Di fronte a questa crisi molto più profonda di quelle del passato, bisogna dare una prospettiva nuova a chi lavora, ma anche a chi è in cassa integrazione o a chi è disoccupato. Una migliore distribuzione del lavoro sarà inevitabile, non solo per la crisi del momento, ma anche per alcuni cambiamenti ormai avviati.

In Nuova Zelanda, per esempio, si pensa a una settimana di 4 giorni lavorativi per gestire gli effetti sull'occupazione del Covid. Alcune aziende europee hanno già sperimentato nuovi modelli di distribuzione dell'orario di lavoro con risultati incoraggianti, nonostante l'erogazione del salario pieno.

Questo progetti vanno studiati per verificare gli effetti che producono. Si afferma tra l'altro che chi lavora meno ore è più soddisfatto e che è più motivato e meno assente per malattia. Questo ha migliorato la produttività, pareggiando così il maggiore costo. E' anche noto, che con il passare delle ore cala la concentrazione ed è più facile commettere errori, cosa che poi incide negativamente sulla qualità. E infine si ridurrebbero il burn out e le depressioni, che provocano costi elevati alle casse pubbliche. Questi effetti vanno ovviamente studiati nel tempo prima di fare scelte più generali e definitive.
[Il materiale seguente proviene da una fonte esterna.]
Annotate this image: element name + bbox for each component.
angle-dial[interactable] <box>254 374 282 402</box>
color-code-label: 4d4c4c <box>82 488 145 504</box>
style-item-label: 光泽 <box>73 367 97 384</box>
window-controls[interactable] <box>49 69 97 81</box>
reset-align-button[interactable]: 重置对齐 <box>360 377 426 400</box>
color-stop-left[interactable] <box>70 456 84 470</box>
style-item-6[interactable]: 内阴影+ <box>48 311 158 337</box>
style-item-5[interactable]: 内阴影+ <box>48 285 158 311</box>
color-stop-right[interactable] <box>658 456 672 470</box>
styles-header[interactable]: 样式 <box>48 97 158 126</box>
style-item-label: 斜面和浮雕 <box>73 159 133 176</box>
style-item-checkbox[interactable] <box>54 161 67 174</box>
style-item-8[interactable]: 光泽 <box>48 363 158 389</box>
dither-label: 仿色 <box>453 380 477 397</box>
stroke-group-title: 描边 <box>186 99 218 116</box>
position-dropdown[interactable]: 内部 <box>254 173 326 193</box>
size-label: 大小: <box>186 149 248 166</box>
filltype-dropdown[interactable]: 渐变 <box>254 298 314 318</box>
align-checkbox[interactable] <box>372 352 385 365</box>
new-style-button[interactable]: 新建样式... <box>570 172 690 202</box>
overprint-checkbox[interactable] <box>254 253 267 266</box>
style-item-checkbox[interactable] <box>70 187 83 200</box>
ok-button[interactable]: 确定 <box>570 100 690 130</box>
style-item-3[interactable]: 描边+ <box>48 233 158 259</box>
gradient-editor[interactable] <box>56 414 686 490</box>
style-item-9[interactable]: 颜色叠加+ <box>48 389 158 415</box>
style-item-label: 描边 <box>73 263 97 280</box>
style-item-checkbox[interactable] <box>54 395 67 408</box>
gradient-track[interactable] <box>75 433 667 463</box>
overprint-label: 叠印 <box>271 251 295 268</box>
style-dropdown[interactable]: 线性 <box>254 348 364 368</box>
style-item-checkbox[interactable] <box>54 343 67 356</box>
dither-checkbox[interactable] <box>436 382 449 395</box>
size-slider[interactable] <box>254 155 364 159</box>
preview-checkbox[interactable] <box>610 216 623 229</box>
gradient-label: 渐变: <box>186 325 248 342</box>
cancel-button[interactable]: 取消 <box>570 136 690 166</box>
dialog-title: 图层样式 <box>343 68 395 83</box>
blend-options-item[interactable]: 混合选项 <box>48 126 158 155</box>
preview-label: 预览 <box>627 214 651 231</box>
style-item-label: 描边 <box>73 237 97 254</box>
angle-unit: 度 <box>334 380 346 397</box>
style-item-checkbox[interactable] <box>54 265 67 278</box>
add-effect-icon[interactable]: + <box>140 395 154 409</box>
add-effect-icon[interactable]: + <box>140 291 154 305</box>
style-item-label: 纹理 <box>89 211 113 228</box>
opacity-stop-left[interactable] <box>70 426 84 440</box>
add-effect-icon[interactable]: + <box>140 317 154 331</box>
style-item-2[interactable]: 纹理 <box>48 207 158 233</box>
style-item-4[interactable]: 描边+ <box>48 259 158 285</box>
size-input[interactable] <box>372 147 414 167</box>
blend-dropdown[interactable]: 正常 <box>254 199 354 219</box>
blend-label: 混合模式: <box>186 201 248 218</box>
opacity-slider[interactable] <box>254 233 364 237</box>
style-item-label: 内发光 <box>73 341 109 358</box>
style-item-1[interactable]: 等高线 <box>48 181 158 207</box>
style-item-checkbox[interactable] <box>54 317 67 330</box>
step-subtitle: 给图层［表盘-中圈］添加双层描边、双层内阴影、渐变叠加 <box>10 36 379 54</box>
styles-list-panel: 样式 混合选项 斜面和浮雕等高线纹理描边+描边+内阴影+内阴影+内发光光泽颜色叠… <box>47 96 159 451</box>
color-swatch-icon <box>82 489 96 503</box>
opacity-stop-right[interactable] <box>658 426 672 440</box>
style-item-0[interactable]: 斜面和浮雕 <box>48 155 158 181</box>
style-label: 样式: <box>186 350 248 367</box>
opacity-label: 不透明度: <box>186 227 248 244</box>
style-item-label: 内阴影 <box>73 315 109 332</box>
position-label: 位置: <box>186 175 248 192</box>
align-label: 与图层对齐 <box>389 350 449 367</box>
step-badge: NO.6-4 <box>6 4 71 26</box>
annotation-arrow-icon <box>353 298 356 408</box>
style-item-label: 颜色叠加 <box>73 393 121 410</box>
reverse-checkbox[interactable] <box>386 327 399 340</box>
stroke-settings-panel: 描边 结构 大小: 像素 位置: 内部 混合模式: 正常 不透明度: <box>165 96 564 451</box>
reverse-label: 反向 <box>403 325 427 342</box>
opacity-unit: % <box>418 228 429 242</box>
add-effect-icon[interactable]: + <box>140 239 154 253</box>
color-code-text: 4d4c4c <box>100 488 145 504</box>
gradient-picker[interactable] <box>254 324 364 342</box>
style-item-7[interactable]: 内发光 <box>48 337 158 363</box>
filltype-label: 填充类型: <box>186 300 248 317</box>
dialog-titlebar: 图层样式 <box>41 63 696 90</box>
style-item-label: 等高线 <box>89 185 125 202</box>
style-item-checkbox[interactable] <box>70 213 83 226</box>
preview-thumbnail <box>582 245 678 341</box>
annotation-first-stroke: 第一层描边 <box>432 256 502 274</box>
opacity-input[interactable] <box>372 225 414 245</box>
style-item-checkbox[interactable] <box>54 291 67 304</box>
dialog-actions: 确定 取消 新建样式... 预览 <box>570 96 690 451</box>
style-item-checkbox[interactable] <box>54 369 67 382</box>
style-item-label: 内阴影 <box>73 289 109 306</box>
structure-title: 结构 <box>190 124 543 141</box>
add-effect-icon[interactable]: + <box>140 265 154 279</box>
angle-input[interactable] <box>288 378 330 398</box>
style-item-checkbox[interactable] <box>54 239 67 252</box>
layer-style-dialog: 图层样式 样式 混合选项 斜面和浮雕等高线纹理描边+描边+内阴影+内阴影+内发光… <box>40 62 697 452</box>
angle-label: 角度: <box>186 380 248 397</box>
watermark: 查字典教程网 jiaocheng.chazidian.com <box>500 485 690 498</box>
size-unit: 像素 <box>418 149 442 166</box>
Per incentivare e sperimentare questi processi si potrebbe utilizzare una parte dei soldi spesi per gli ammortizzatori sociali per reintegrare i cassaintegrati nel ciclo produttivo, utilizzando modelli innovativi di distribuzione del lavoro ed erogando il salario pieno. Sarebbe non solo un rientro soft per chi è da tempo fuori dal posto di lavoro, ma le aziende potrebbero verificare gli effetti sui lavoratori e sulla produttività. Inoltre, più persone lavorano, più si allarga l'idea dell'esistenza di una prospettiva futura per se stessi e la propria famiglia, cosa fondamentale per la coesione della società.

Poi si può contrattare anche riduzioni dell'orario a totale carico dei lavoratori. Tanti chiedono per esempio passaggi più morbidi tra lavoro e pensione con una riduzione dell'orario. Ad altri piacerebbe scegliere tra un minore impegno lavorativo è più tempo libero.

In alcuni settori molti giovani, soprattutto se altamente qualificati, preferiscono il tempo libero al posto di un aumento di guadagno per studiare, viaggiare o dedicarsi alla famiglia. Va rimarcato che in questi casi il lavoratore si finanzierebbe da solo la riduzione. Purtroppo in questi casi spesso prevale la logica rigida delle 40 ore e la circostanza che sul tempo di lavoro decide comunque l'azienda.

Va anche rimarcato che la riduzione dell'orario di lavoro è subdolamente già in atto e spesso neppure voluta dal dipendente. Moltissimi lavori creati negli ultimi anni sono a tempo parziale e non sempre richiesti dai lavoratori, pardon dalle lavoratrici. Il part time è donna e non a caso le donne sono penalizzate in varia misura: meno stipendio, pensione misera e lavoro gratuito per la famiglia. Indirettamente una riduzione su larga scala dell'orario di lavoro potrebbe migliorare anche la conciliazione tra lavoro e famiglia e la distribuzione più equa degli impegni di cura dei figli e degli anziani.

Ovviamente non tutti i settori sono uguali per cui sarà difficile trovare una formula unica. Nei settori come la gastronomia e il turismo la produttività crescerà per sua natura sempre meno che nel settore industriale. Qui la produttività non sarà in grado di recuperare il maggiore costo che deriva da una diminuzione del tempo di lavoro con salario pieno. Tutto si scaricherebbe sui prezzi e la competitività.

Sarebbe inoltre difficile gestire i lavori in settori dove l'accesso è discontinuo! Questo non deve mettere in discussione il progetto stesso, ma soltanto spingere a una contrattazione che tenga conto delle diverse necessità.

Anche se parliamo di modelli futuri, di fronte alla possibilità di attenuare la crisi occupazionale del momento, varrebbe davvero la pena incominciare a discutere ed elaborare progetti innovativi tra le parti sociali e la politica.